Problem requirements:
Among the records that follow, set down only the lines from the one containing "Potatura (Foto di Christian Riedl da Pixabay)" to the one containing "conto che moltissimi", both included, exactly.

Saved data entries
* * * * * * * * *

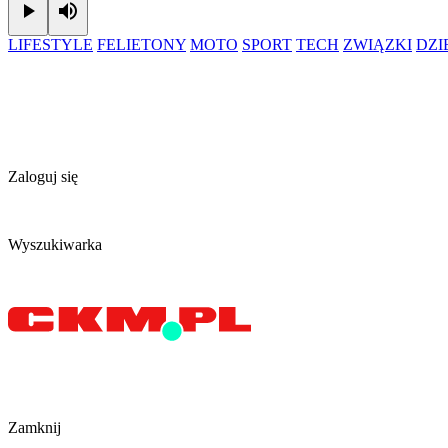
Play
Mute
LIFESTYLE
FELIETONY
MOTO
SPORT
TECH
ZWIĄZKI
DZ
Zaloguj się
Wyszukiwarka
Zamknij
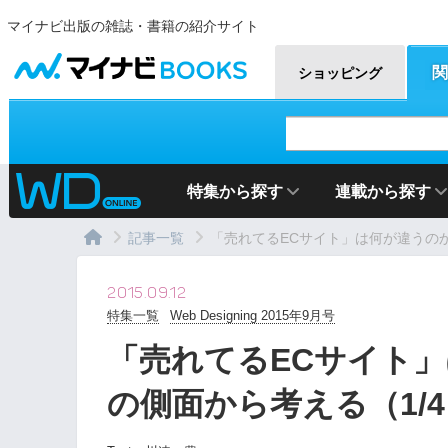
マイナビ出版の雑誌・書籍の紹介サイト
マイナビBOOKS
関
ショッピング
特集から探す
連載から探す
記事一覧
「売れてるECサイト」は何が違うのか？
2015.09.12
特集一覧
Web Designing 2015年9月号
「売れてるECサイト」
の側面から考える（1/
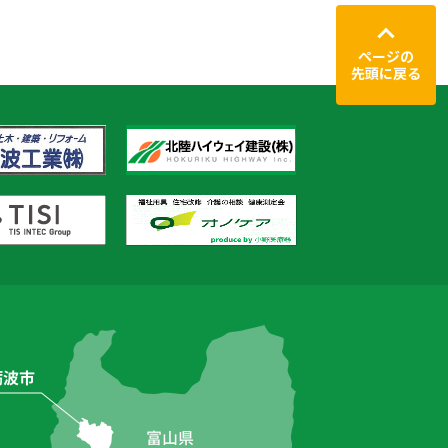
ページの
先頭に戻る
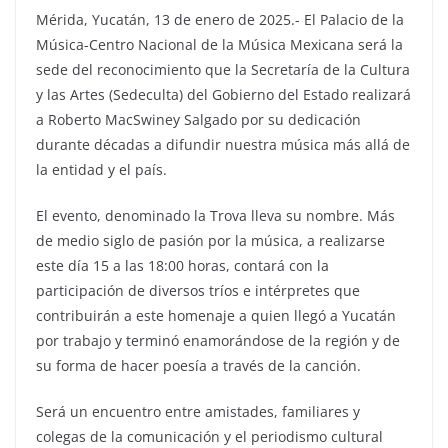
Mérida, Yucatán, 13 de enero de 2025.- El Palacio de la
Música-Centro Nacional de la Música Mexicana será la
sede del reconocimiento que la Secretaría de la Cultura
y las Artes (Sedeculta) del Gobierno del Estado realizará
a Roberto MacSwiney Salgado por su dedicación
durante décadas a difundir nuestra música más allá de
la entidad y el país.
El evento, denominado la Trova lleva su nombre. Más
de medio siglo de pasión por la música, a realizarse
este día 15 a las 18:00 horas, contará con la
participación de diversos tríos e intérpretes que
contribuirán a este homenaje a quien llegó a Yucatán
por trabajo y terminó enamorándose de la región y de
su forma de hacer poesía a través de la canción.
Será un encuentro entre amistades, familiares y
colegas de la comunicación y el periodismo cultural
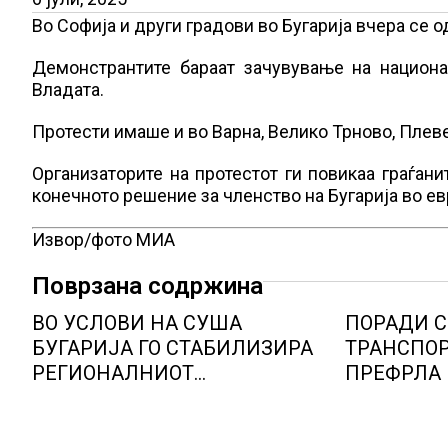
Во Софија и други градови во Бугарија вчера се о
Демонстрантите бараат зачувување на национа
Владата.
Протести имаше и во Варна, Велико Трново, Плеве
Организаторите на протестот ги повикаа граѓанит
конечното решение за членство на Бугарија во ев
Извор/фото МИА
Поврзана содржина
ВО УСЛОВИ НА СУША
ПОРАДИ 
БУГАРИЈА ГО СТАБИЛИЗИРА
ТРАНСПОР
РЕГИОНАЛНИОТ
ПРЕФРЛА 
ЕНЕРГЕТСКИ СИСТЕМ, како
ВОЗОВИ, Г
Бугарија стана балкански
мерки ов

* * * * * * * * *

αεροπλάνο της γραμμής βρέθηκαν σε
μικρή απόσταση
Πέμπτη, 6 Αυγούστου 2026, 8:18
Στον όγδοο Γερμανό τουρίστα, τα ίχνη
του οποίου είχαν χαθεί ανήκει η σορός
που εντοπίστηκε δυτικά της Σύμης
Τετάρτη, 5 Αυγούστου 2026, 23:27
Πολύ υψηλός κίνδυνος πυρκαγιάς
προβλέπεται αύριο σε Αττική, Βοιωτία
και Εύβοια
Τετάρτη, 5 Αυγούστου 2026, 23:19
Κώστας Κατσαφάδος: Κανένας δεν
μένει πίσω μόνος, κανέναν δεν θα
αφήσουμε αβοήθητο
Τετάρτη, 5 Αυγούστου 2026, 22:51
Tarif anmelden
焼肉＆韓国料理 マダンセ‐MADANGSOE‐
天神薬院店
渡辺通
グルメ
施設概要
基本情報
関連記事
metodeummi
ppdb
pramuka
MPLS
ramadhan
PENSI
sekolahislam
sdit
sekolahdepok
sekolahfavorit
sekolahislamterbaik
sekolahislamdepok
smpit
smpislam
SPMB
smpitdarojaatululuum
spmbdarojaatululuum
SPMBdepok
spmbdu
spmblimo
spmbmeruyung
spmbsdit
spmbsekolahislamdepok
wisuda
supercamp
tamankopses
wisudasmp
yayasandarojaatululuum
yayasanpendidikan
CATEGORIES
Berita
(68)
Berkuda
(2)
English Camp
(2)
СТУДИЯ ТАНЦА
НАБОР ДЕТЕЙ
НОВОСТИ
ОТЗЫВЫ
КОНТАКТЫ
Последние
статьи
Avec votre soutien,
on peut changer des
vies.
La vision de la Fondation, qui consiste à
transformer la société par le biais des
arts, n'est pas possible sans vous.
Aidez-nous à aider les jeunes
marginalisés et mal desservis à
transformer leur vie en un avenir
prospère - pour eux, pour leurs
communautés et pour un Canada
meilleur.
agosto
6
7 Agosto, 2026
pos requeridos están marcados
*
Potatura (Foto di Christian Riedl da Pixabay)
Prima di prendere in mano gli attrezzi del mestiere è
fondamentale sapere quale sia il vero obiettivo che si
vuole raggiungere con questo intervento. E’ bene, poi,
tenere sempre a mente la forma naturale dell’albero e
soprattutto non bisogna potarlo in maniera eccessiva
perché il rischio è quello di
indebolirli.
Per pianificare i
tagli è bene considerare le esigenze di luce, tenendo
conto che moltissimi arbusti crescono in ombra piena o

* * * * * * * * *

Exercise solution:
Potatura (Foto di Christian Riedl da Pixabay)
Prima di prendere in mano gli attrezzi del mestiere è
fondamentale sapere quale sia il vero obiettivo che si
vuole raggiungere con questo intervento. E’ bene, poi,
tenere sempre a mente la forma naturale dell’albero e
soprattutto non bisogna potarlo in maniera eccessiva
perché il rischio è quello di
indebolirli.
Per pianificare i
tagli è bene considerare le esigenze di luce, tenendo
conto che moltissimi arbusti crescono in ombra piena o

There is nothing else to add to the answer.